═════ RECORD SET ═════

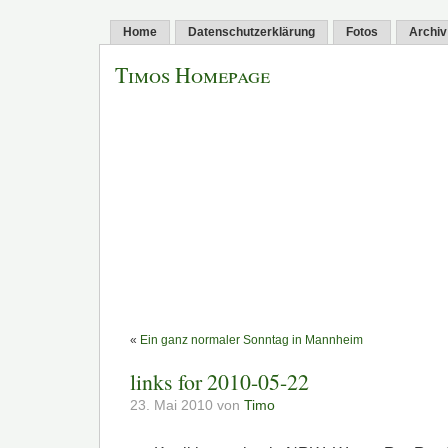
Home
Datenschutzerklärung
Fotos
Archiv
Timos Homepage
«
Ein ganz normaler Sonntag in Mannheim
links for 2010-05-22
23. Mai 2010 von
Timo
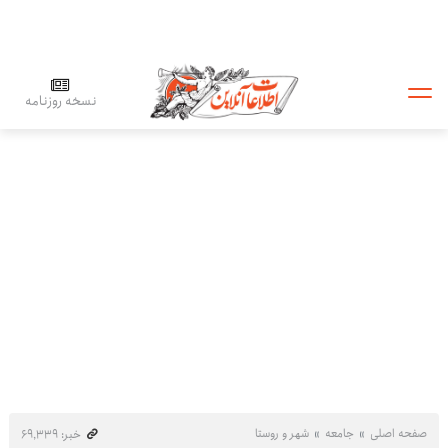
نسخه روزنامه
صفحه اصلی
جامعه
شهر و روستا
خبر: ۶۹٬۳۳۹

═════
═════ RECORD SET ═════

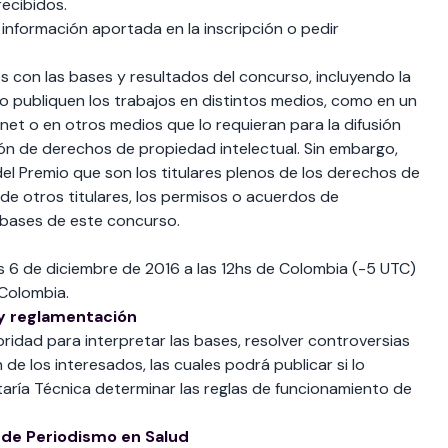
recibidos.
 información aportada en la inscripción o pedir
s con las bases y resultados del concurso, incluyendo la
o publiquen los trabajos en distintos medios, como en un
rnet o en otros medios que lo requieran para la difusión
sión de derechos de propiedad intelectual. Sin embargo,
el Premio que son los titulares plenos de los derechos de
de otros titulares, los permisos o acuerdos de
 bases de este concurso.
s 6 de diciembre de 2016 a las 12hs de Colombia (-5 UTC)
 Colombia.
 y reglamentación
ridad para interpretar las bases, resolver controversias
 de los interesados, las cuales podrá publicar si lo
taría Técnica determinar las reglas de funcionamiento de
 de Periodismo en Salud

═════

### THE TASK
Using the data above, reproduce exactly the lines from the line that contains "s 6 de diciembre" through the line that contains "de Periodismo en Salud", including both.

### SOLUTION FOR THIS PROBLEM
s 6 de diciembre de 2016 a las 12hs de Colombia (-5 UTC)
 Colombia.
 y reglamentación
ridad para interpretar las bases, resolver controversias
 de los interesados, las cuales podrá publicar si lo
taría Técnica determinar las reglas de funcionamiento de
 de Periodismo en Salud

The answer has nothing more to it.